The pertinent issue, however, was whether it was error for the trial court to charge the jury that if it found malice, it "should" rather than "may" award vindictive or exemplary damages (no error was found).
Thus, it is clear that Texas, as do Georgia and New York, considers the nature of punitive damages to be both punitive and deterrent and dependent upon the degree of wrongfulness for which they are awarded.
Dispositive of the issue before us is the Texas Court of Appeals opinion in Tucker in which the court found that the $1 million awarded in exemplary damages bore a reasonable relationship to the actual damages and special damages awarded by the jury. The court noted that the trial court properly instructed the jury that exemplary damages are "`[a]n amount that you may in your discretion award as an example to others and as a penalty to or punishment of Shearson, in addition to any amount that you may have found in actual damages.'" ( 806 S.W.2d 914, 925, supra.)
As to Shearson's contention that Zurich is not a New York insurer entitled to application of the Home Ins. holding, although Zurich described itself in its complaint in this action as "a corporation existing under the laws of the State of New York, with its principal office in Schaumburg, Illinois," counsel now acknowledges that it did not discover until November 1992 in a different context that Zurich was not incorporated in New York.
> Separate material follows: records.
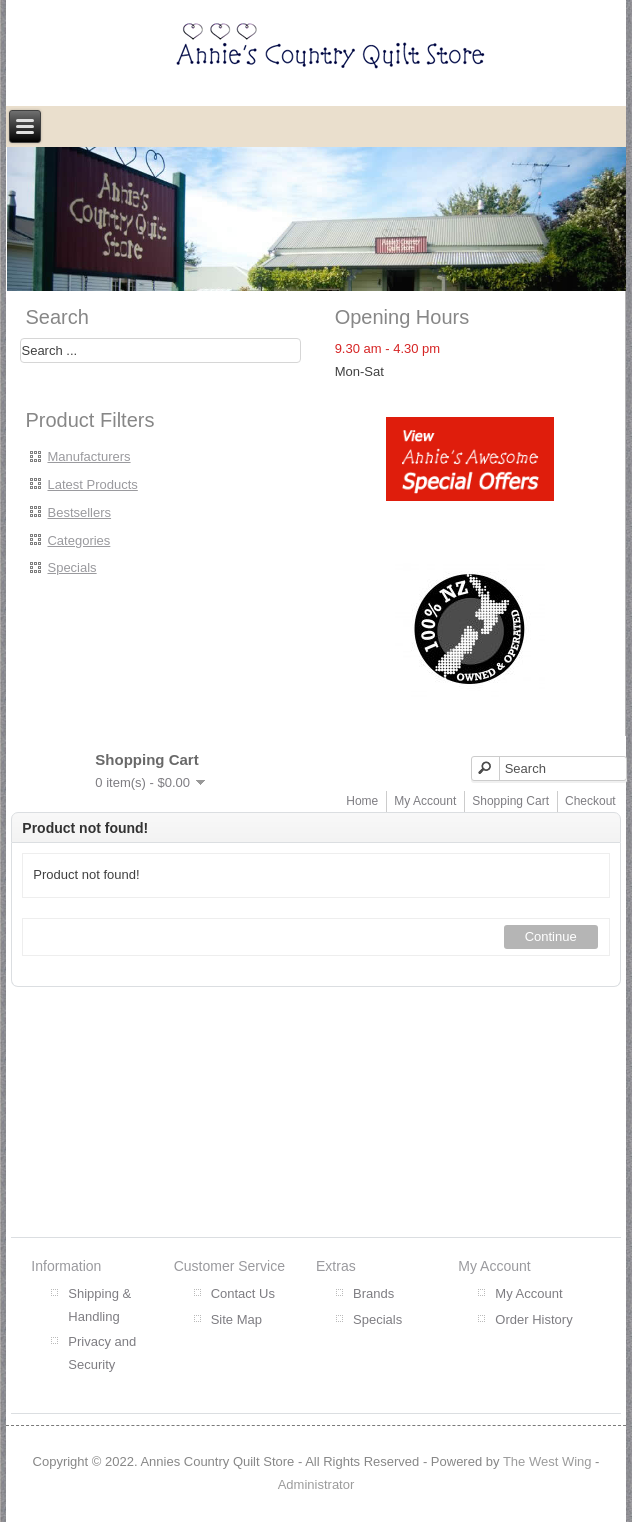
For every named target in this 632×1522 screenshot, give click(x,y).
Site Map (236, 1319)
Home (362, 801)
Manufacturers (88, 456)
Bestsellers (79, 512)
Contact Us (243, 1293)
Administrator (316, 1484)
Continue (551, 936)
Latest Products (92, 484)
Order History (533, 1319)
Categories (78, 540)
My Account (425, 801)
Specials (71, 567)
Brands (373, 1293)
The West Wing (547, 1461)
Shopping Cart (510, 801)
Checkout (590, 801)
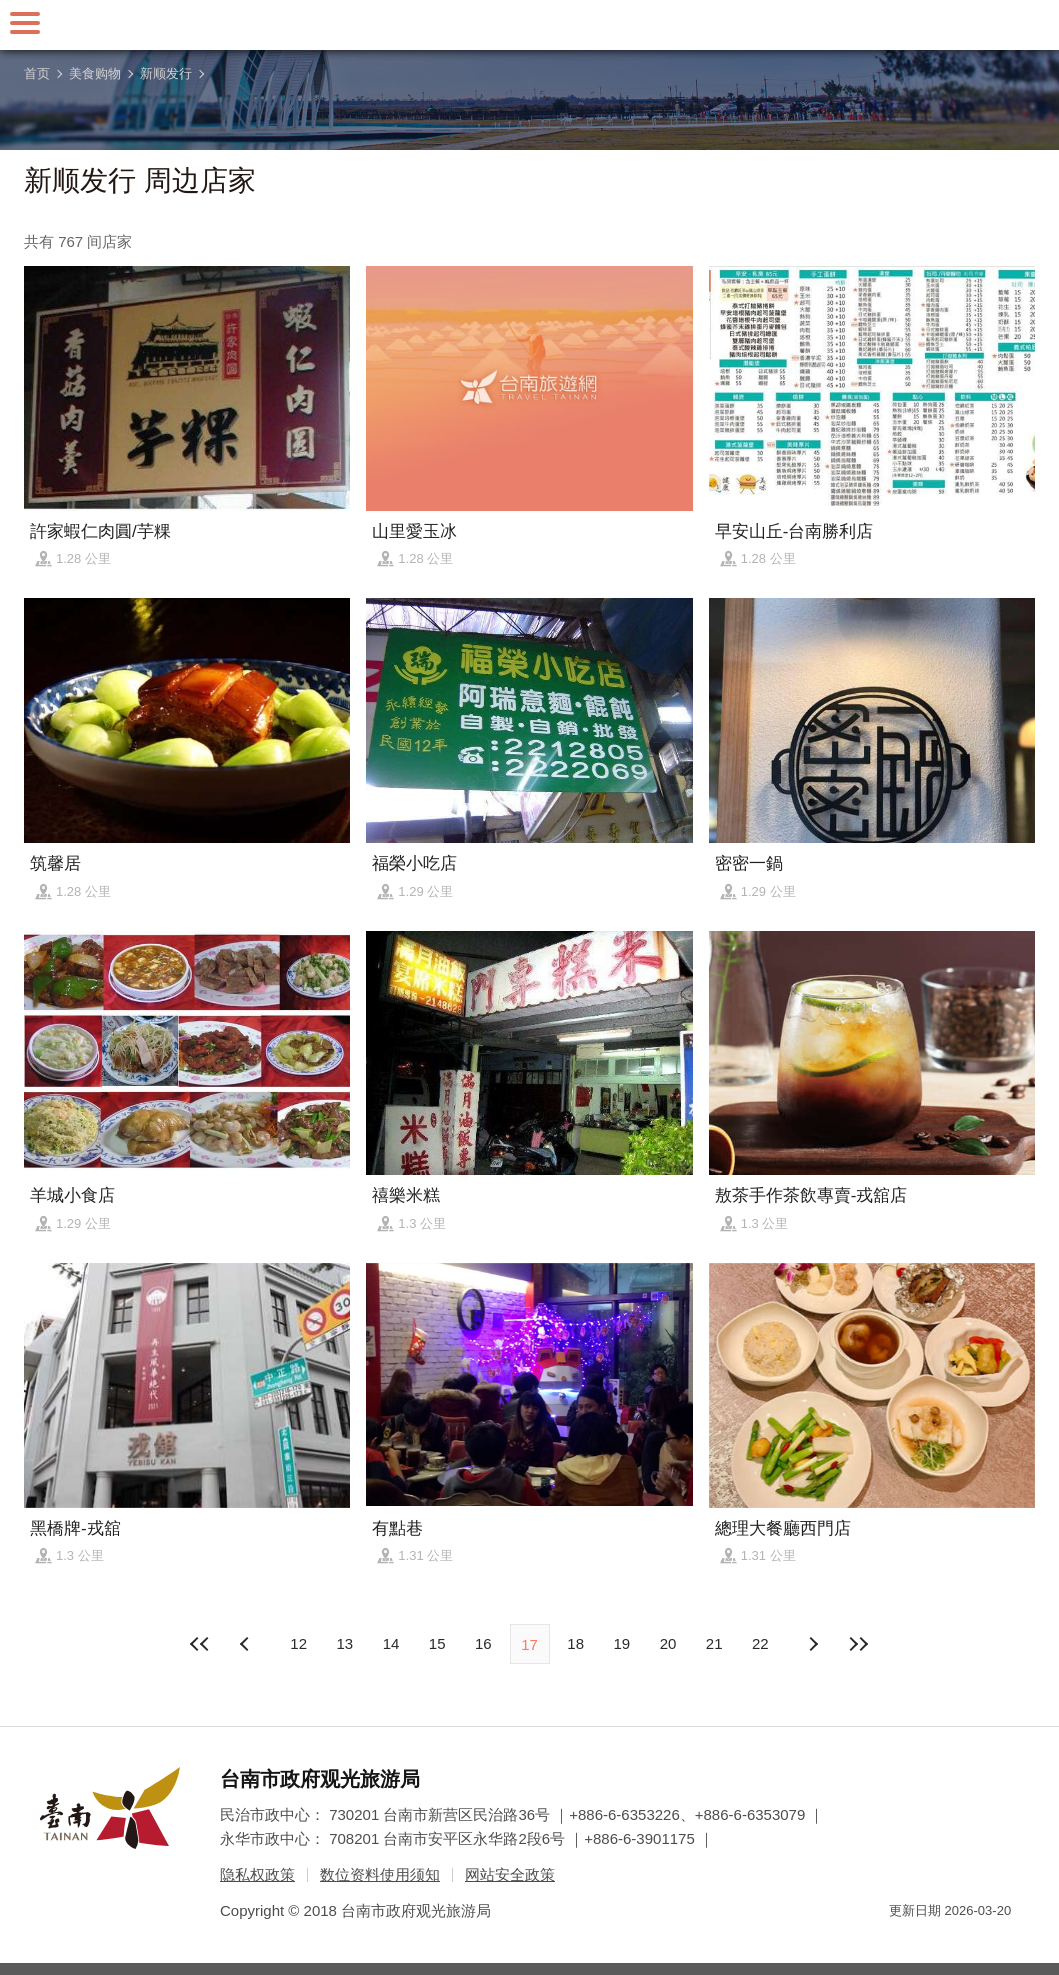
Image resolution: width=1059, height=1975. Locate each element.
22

However, it appears that Zurich is a Swiss casualty insurance corporation established in 1872 which sought to enter the United States insurance market and chose New York as its "port of entry" into that market. To that end it organized a United States branch in 1912 under the laws of New York and we may take judicial notice, as found by the Third Department, that "[e]ven though [Zurich's] United States branch has established its headquarters in Illinois, it has retained a selling office in New York and is considered an adopted domestic of this State" (Matter of Zurich Ins. Co. v New York State Tax Commn., 144 A.D.2d 202). It should also be noted that the Home Ins. case (75 N.Y.2d, supra, at 200, n) involved New Hampshire and Delaware corporations, albeit they had their principal offices and places of business in New York and for purposes of that action were considered New York residents. The same rationale should apply to Zurich here.
Finally, inasmuch as we are declaring in favor of Zurich, it is unnecessary to address Shearson's claim that it should have been awarded attorney's fees in successfully defending against this action. However, there is merit to Shearson's argument that its counterclaims for unfair and deceptive practices, and for costs incurred in defending the Simon and another (Bell) action, need not be dismissed just because New York public policy bars coverage on the punitive damages claims. Zurich may have collected a premium for coverage of punitive damages, and the record does not show otherwise.
Accordingly, the order and judgment (one paper), Supreme Court, New York County (Carol E. Huff, J.), entered March 11, 1993, should be modified, on the law, to grant plaintiff's motion and declare that the punitive damages award in Tucker (supra) is not covered by Zurich's policy and, as so modified, the order and judgment (one paper) should be otherwise affirmed, without costs.
CARRO, J.P., ROSENBERGER, WALLACH and RUBIN, JJ., concur.
Order and judgment (one paper), Supreme Court, New York County, entered March 11, 1993, modified, on the law, to grant plaintiff's motion and declare that the punitive damages award in Tucker v Shearson Lehman Bros., is not covered by Zurich's policy and, as so modified, the order and judgment (one paper) is otherwise affirmed, without costs.